RBI’s silence on bond purchases may have left traders disenchanted

The RBI held the repurchase rate at 4 per cent, as it chose to wait for inflation to cool before adding to steps aimed at supporting a fragile economy


Reserve Bank of India | India’s sovereign bonds | India economy


For the most part, Indian sovereign bonds had priced in the central bank holding rates. It was the absence of guidance on debt purchases and the extent of the economic slowdown that left traders disappointed.

The yield on most-traded 5.79 per cent 2030 notes rose four basis points to 5.86 per cent, after climbing as high as 5.89 per cent, following the Reserve Bank of India’s decision Thursday to keep the key policy rate unchanged at a record low. The yield on 6.19 per cent 2034 bonds also gained four basis points, and the rupee was steady.
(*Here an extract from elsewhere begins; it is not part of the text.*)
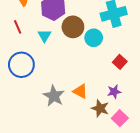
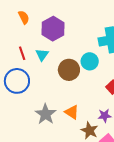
red line: (18, 27) -> (22, 53), moved
brown circle: (73, 27) -> (69, 70), moved

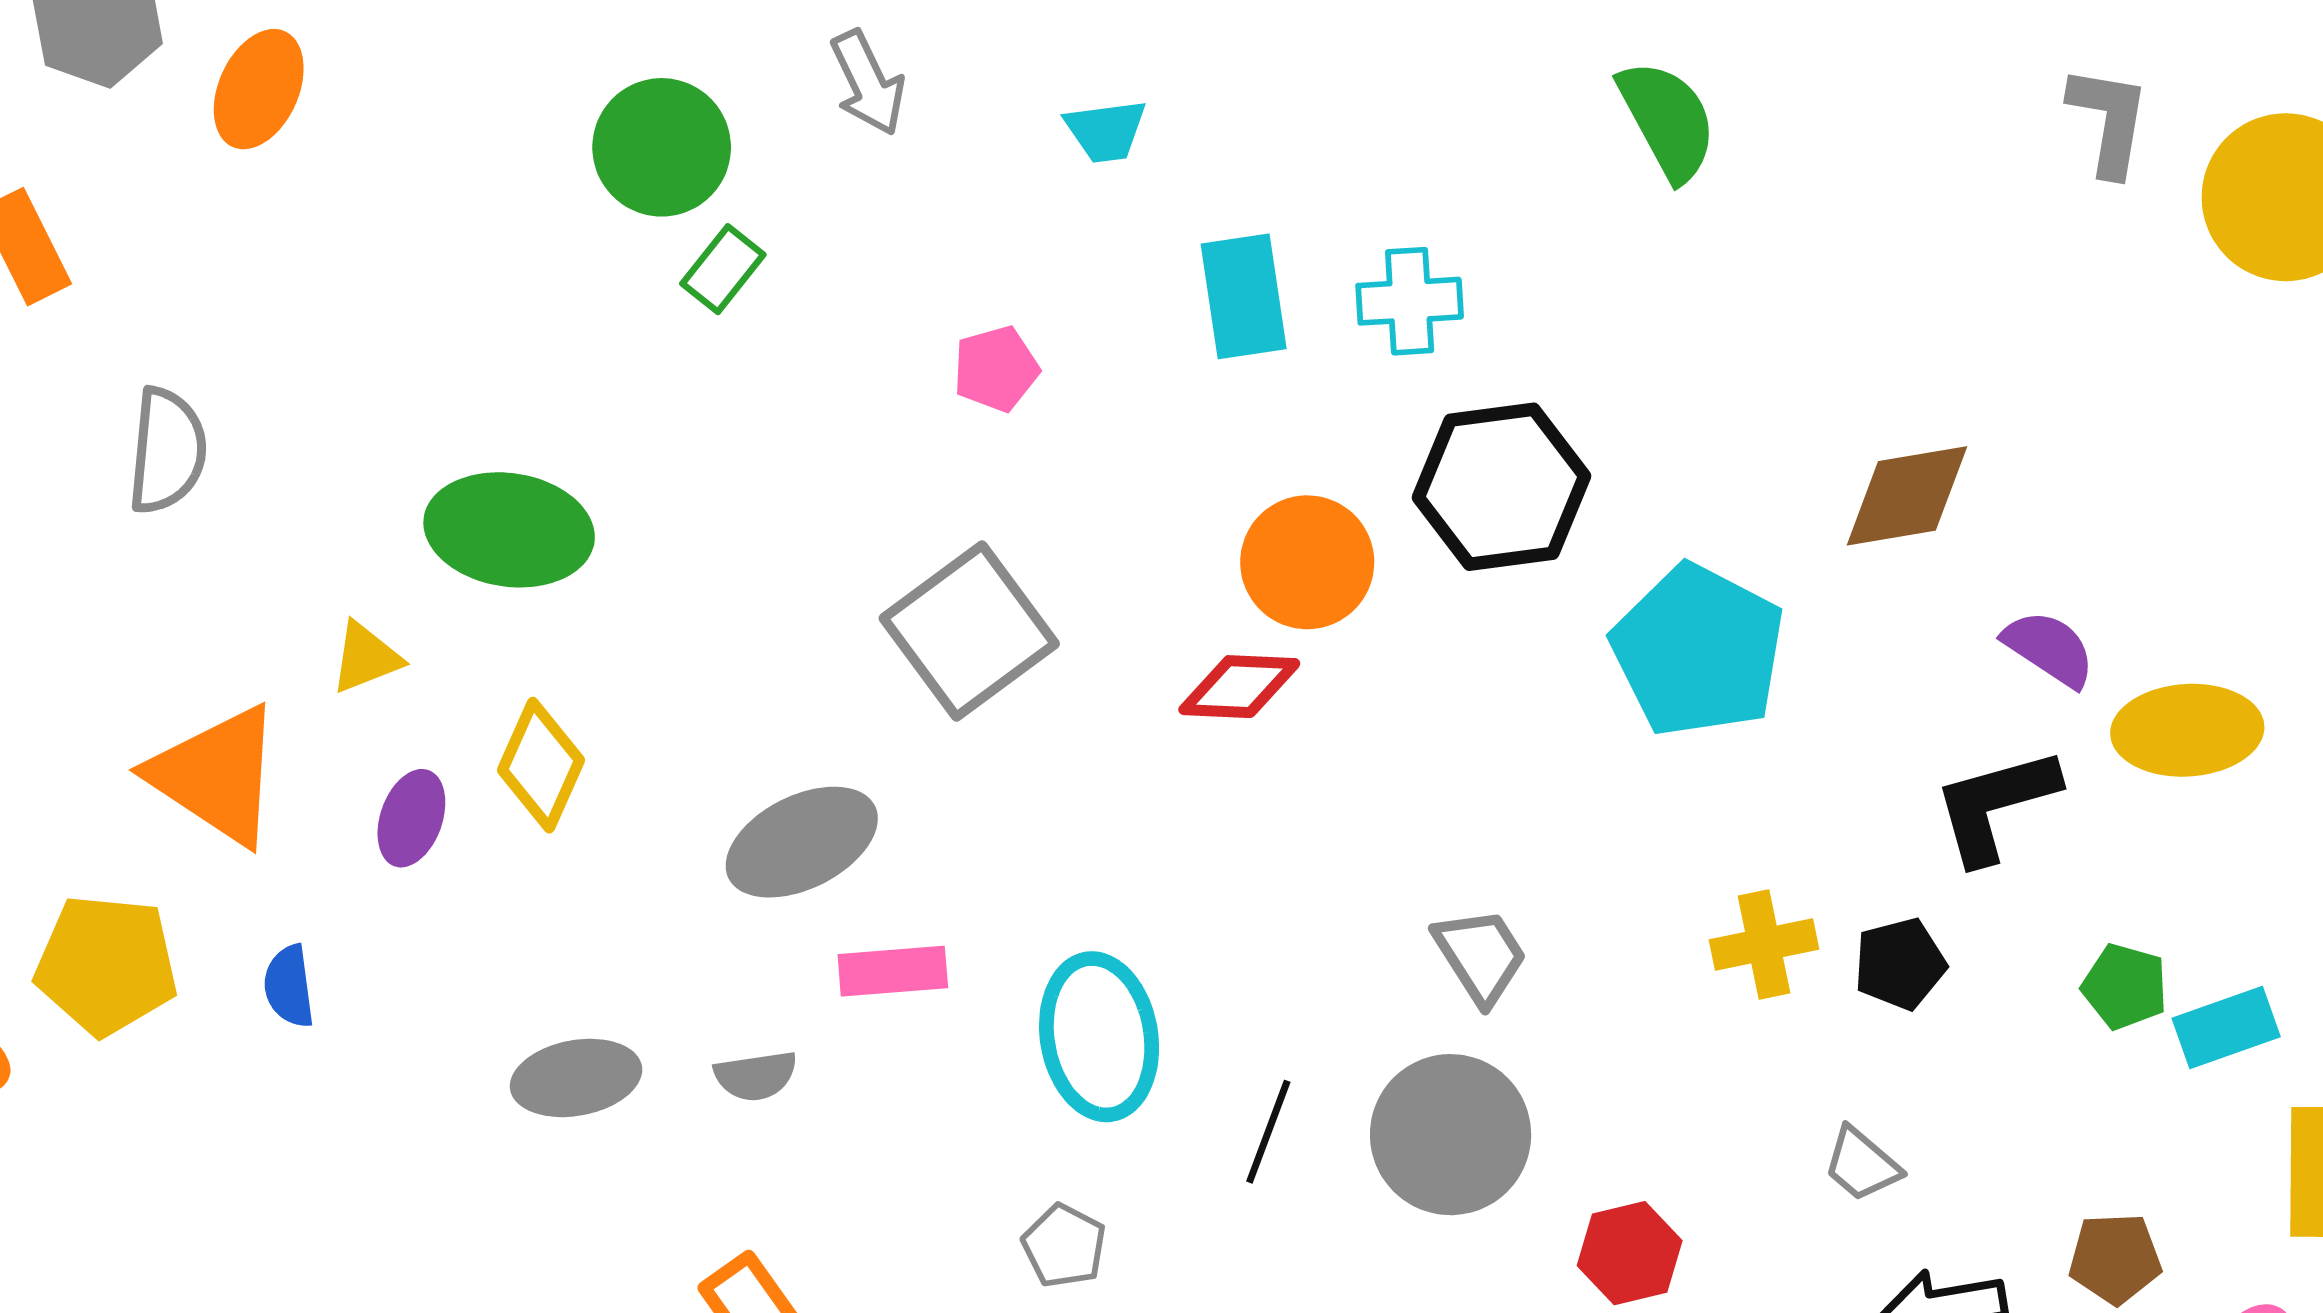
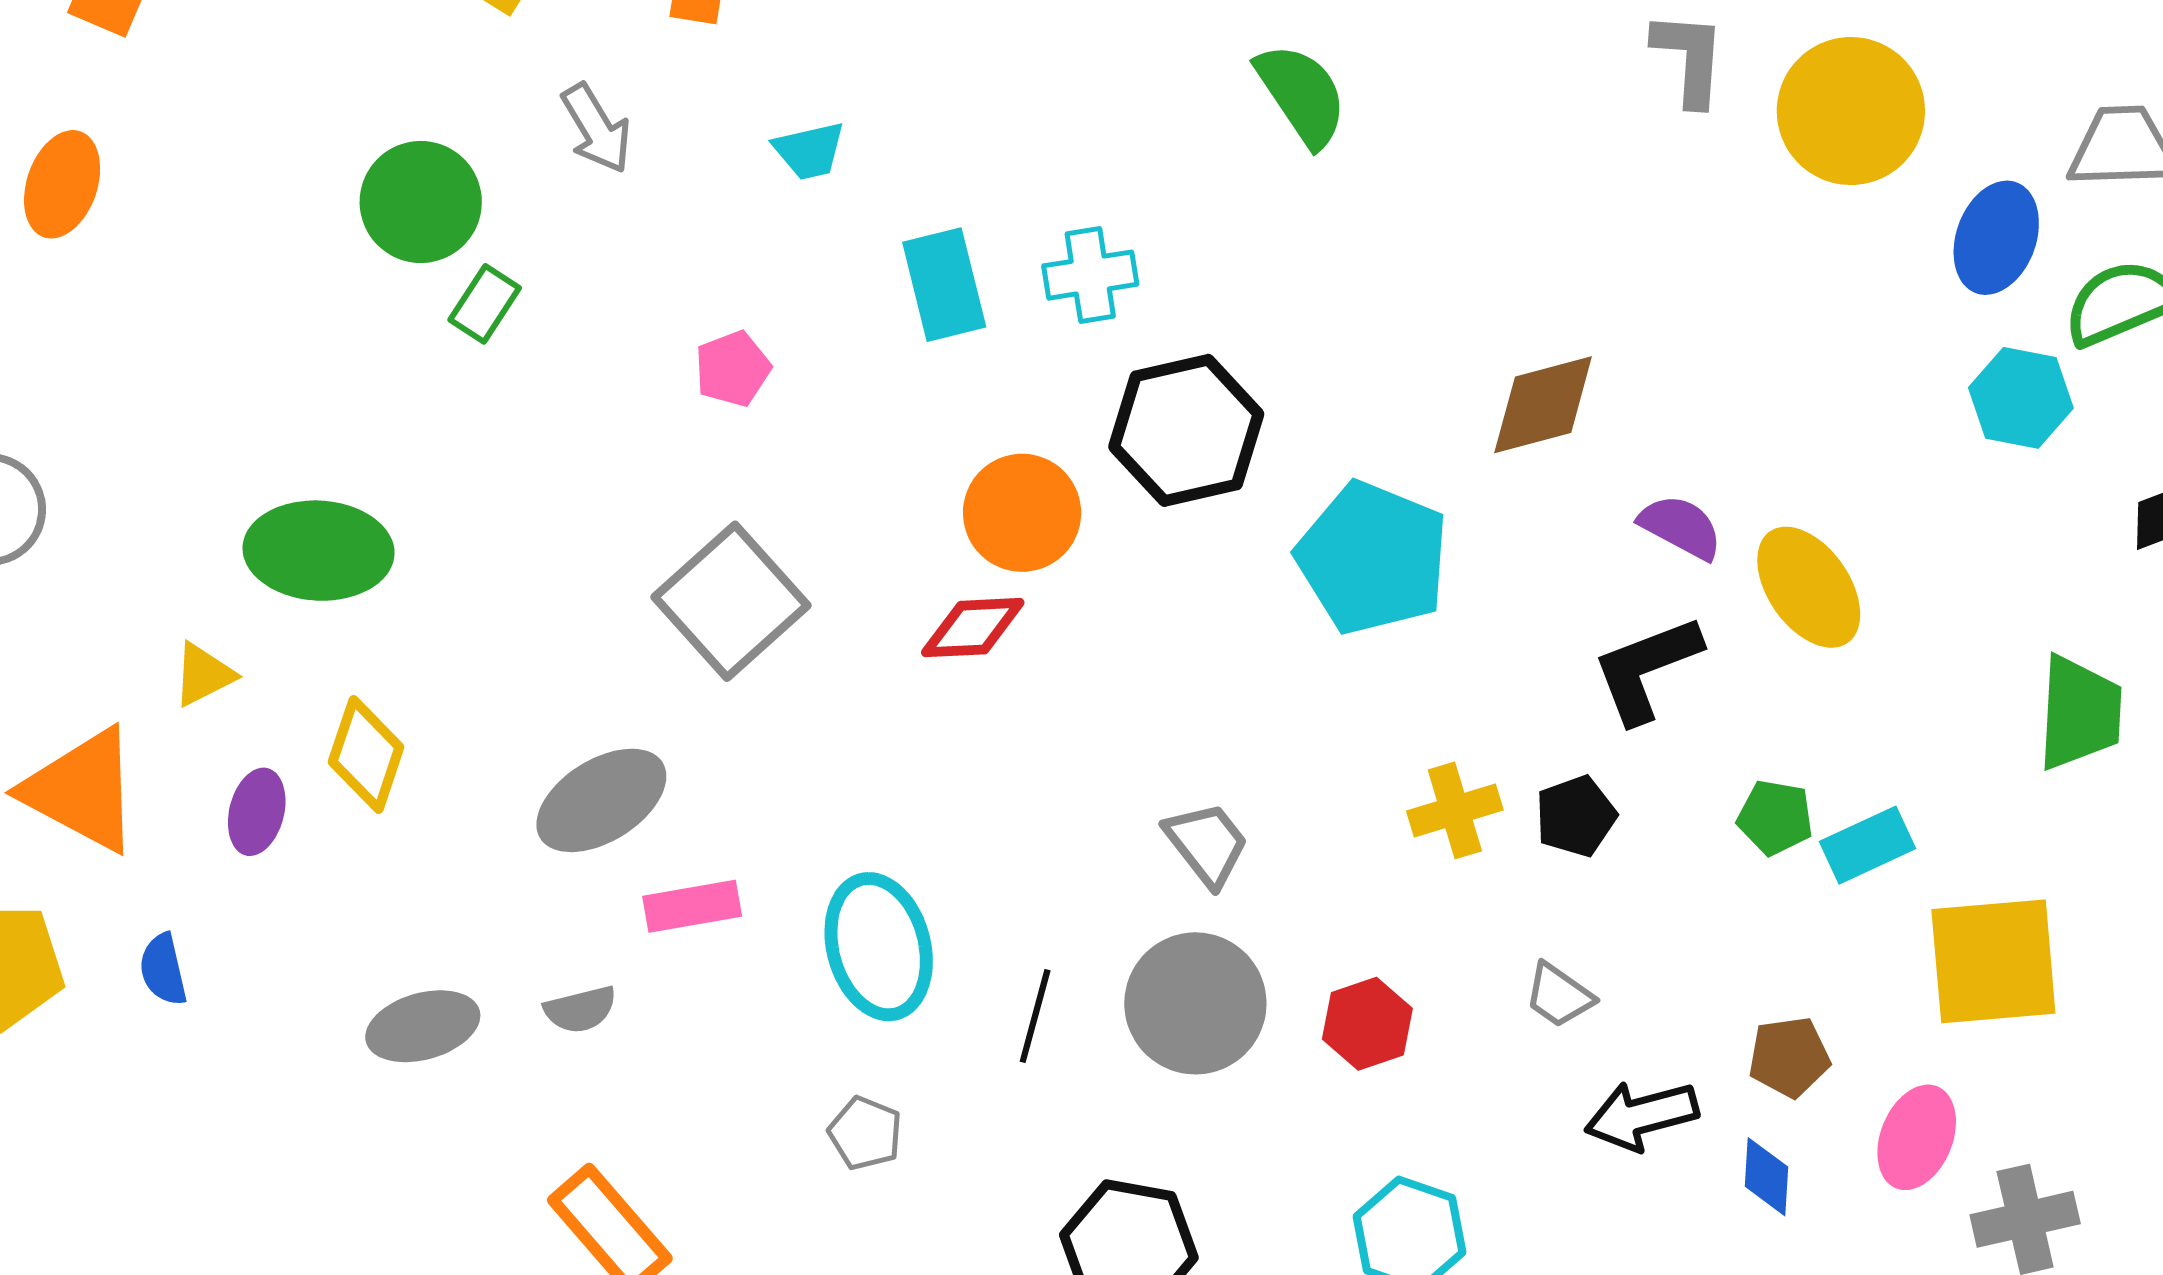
yellow ellipse: (2187, 730) -> (1809, 587), turned 64
red hexagon: (1630, 1253) -> (1367, 1024), moved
The RBI held the repurchase rate at 4 per cent, as it chose to wait for inflation to cool before adding to steps aimed at supporting a fragile economy. Gross domestic product is set to contract in the fiscal year through March 2021, Governor Shaktikanta Das said, without giving a specific forecast.

Traders, vegetables

“The pause in rates was on expected lines, but what may have disappointed the market is the lack of future visibility whether in terms of rate cuts or any growth outlook,” said Arvind Chari, head of fixed income at Quantum Advisors Pvt. “The RBI may continue to remain tactical on the open-market operations announcements, which has served it well.”

Traders have been awaiting word from the central bank on how it plans to manage the record Rs 12 trillion ($160 billion) of borrowings. The RBI has resorted to discreet secondary market purchases and done two Federal Reserve-styled Operation Twists of Rs 100 billion each this fiscal year. In comparison, Indonesia has waded deep into debt monetisation.
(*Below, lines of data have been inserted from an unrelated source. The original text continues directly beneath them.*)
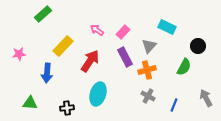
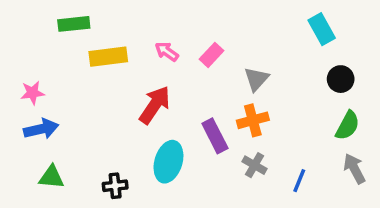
green rectangle: (43, 14) -> (74, 24), turned 36
cyan rectangle: (167, 27) -> (322, 29), moved, turned 36
yellow rectangle: (63, 46) -> (108, 57), moved, turned 40
purple rectangle: (125, 57) -> (215, 136), moved
green semicircle: (184, 67) -> (348, 126), moved
blue arrow: (47, 73) -> (41, 129), moved, turned -108

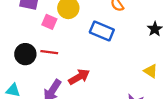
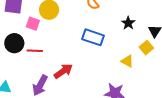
blue rectangle: (102, 31) -> (93, 37), moved
black circle: (25, 54) -> (14, 43), moved

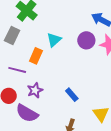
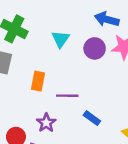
cyan triangle: (54, 40) -> (61, 39), moved
purple line: (17, 70) -> (67, 96), moved

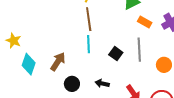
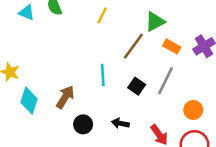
brown line: (89, 19) -> (133, 46), moved, turned 45
gray line: (139, 50) -> (166, 81), turned 30
orange circle: (164, 65) -> (193, 110), moved

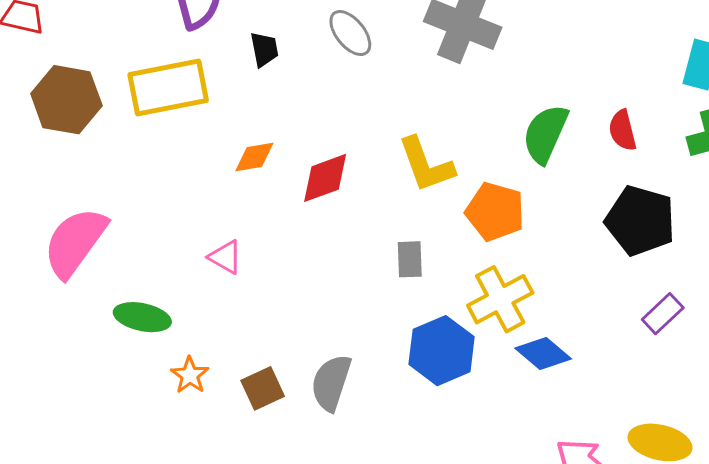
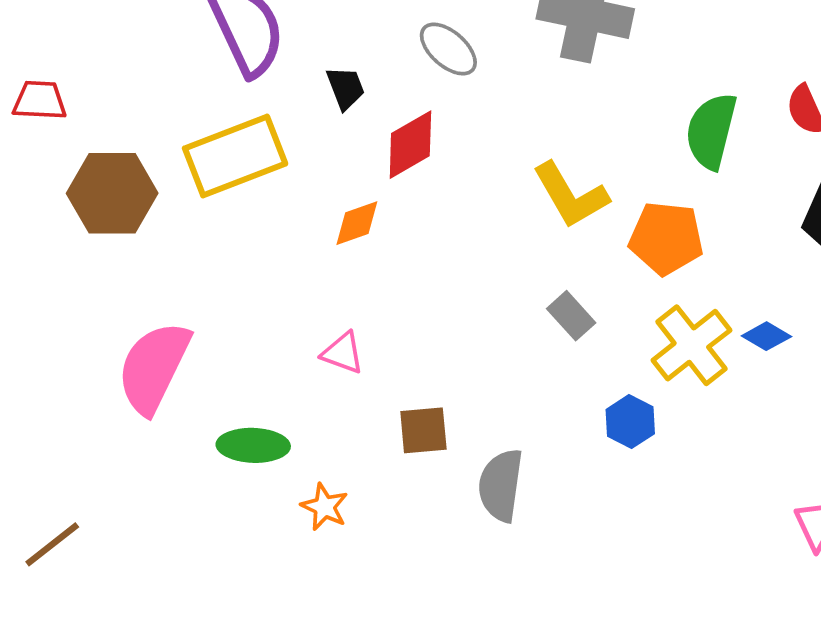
red diamond: (325, 178) -> (410, 145), moved
gray rectangle: (410, 259) -> (571, 316), turned -30
blue hexagon: (442, 351) -> (630, 422), size x0.6
blue diamond: (543, 354) -> (766, 336), moved, size x0.7
brown square: (263, 388) -> (423, 430), moved, turned 30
“Yields rose on rate status quo as well as no RBI action on further liquidity measures to support the market,” said Avnish Jain, head of fixed income at Canara Robeco Asset Management Ltd. “However, the RBI has done ad-hoc OMO purchase/Operation Twist whenever yields have gone up, and market participants would be wary of the same.”

Asia’s third-largest economy is struggling to recover from one of the world’s biggest lockdowns, which brought most industries to a virtual halt but failed to slow the spread of the coronavirus outbreak. The RBI has pumped in billions of dollars into the financial system and cut its key rate by 115 basis points this year to encourage banks to lend more. Yet loan growth has been languishing because of fears of more bad loans.

Still, some investors said that relatively modest gain in yields shouldn’t be mistaken as a likely end to the aggressive easing cycle.

“Today’s inaction in no way suggests a U-turn in interest rate trajectory,” said Lakshmi Iyer, chief investment officer for debt at Kotak Mahindra Asset Management. “Growth worries remaining, the accommodative bias suggests scope for further easing as inflation recedes in the second half of the fiscal 2021.”